**Problem to solve:**
Look in the data below for the line that has "1 Woche auf", then print exactly every line from there through the line that has "Подписаться на рассылку", leaving pictures out.

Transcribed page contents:
==*==

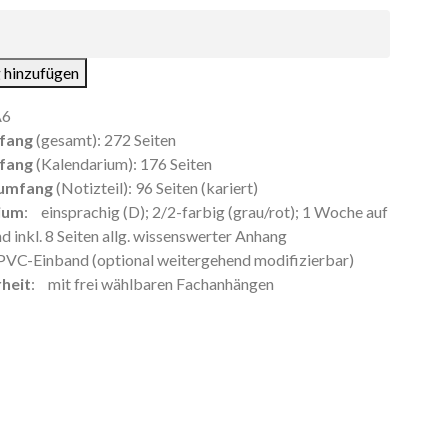
 hinzufügen
A6
fang
(gesamt): 272 Seiten
fang
(Kalendarium): 176 Seiten
numfang
(Notizteil): 96 Seiten (kariert)
ium
: einsprachig (D); 2/2-farbig (grau/rot); 1 Woche auf
nd inkl. 8 Seiten allg. wissenswerter Anhang
 PVC-Einband (optional weitergehend modifizierbar)
heit
: mit frei wählbaren Fachanhängen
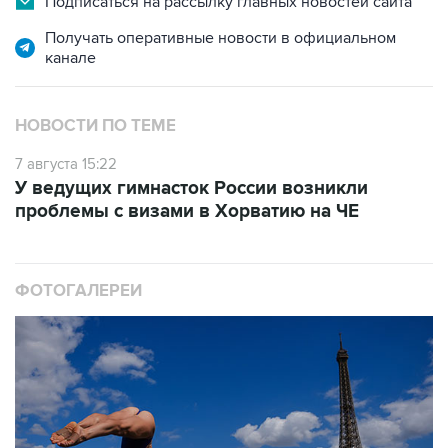
Подписаться на рассылку главных новостей сайта
Получать оперативные новости в официальном
канале
НОВОСТИ ПО ТЕМЕ
7 августа 15:22
У ведущих гимнасток России возникли
проблемы с визами в Хорватию на ЧЕ
ФОТОГАЛЕРЕИ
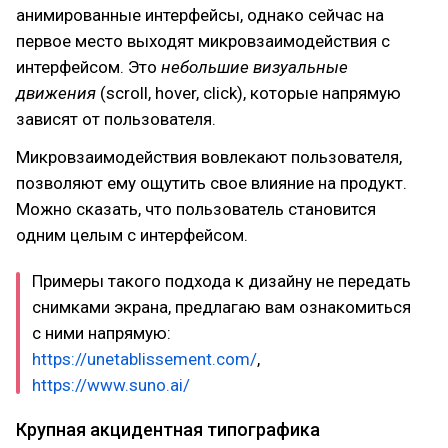
анимированные интерфейсы, однако сейчас на
первое место выходят микровзаимодействия с
интерфейсом. Это
небольшие визуальные
движения
(scroll, hover, click), которые напрямую
зависят от пользователя.
Микровзаимодействия вовлекают пользователя,
позволяют ему ощутить свое влияние на продукт.
Можно сказать, что пользователь становится
одним целым с интерфейсом.
Примеры такого подхода к дизайну не передать
снимками экрана, предлагаю вам ознакомиться
с ними напрямую:
https://unetablissement.com/
,
https://www.suno.ai/
Крупная акцидентная типографика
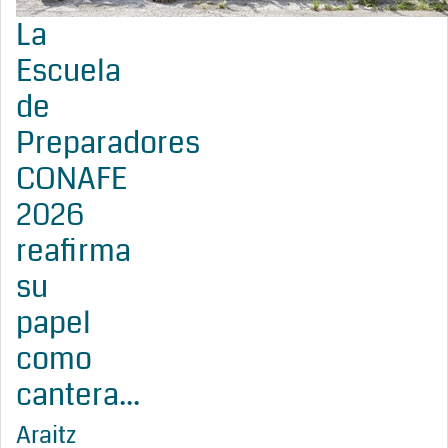
La
Escuela
de
Preparadores
CONAFE
2026
reafirma
su
papel
como
cantera...
Araitz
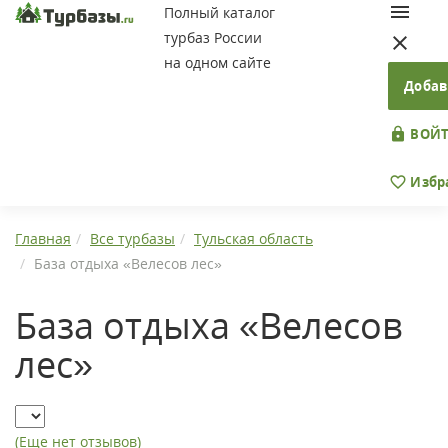
Полный каталог
турбаз России
на одном сайте
Добав
ВОЙТ
Избр
Главная
Все турбазы
Тульская область
База отдыха «Велесов лес»
База отдыха «Велесов
лес»
(Еще нет отзывов)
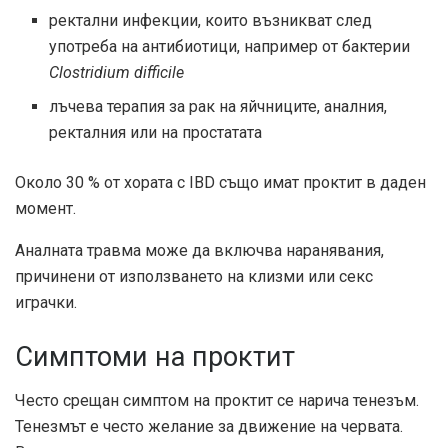
ректални инфекции, които възникват след
употреба на антибиотици, например от бактерии
Clostridium difficile
лъчева терапия за рак на яйчниците, аналния,
ректалния или на простатата
Около 30 % от хората с IBD също имат проктит в даден
момент.
Аналната травма може да включва наранявания,
причинени от използването на клизми или секс
играчки.
Симптоми на проктит
Често срещан симптом на проктит се нарича тенезъм.
Тенезмът е често желание за движение на червата.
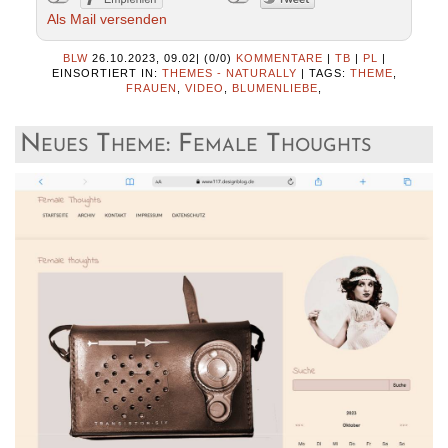
Als Mail versenden
BLW
26.10.2023, 09.02
|
(0/0)
KOMMENTARE
|
TB
|
PL
|
EINSORTIERT IN:
THEMES - NATURALLY
|
TAGS:
THEME
,
FRAUEN
,
VIDEO
,
BLUMENLIEBE
,
Neues Theme: Female Thoughts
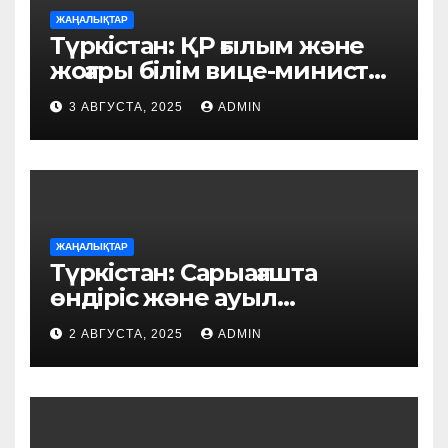
ЖАҢАЛЫҚТАР
Түркістан: ҚР ғылым және
жоғары білім вице-министрі
тұрғындармен кездесті
3 АВГУСТА, 2025
ADMIN
ЖАҢАЛЫҚТАР
Түркістан: Сарыағашта
өндіріс және ауыл
шаруашылығы саласында
2 АВГУСТА, 2025
ADMIN
жобалар жүзеге асуда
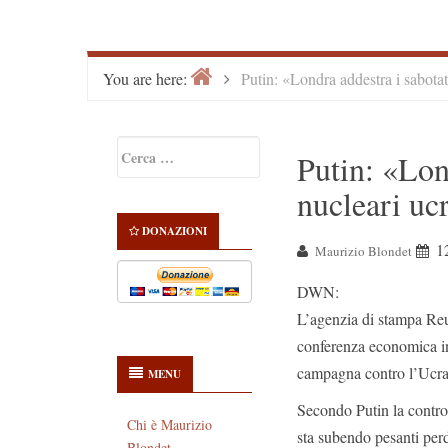
Home
>
You are here:
Putin: «Londra addestra i sabotat
Primary
Ricerca
Putin: «Lon
Sidebar
per:
nucleari uc
DONAZIONI
1
Maurizio Blondet
DWN:
L’agenzia di stampa Reut
conferenza economica in
campagna contro l’Ucra
MENU
Secondo Putin la contro
Chi è Maurizio
sta subendo pesanti perd
Blondet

==*==

**Solution:**
: einsprachig (D); 2/2-farbig (grau/rot); 1 Woche auf
nd inkl. 8 Seiten allg. wissenswerter Anhang
 PVC-Einband (optional weitergehend modifizierbar)
heit
: mit frei wählbaren Fachanhängen
Подписаться на рассылку главных новостей сайта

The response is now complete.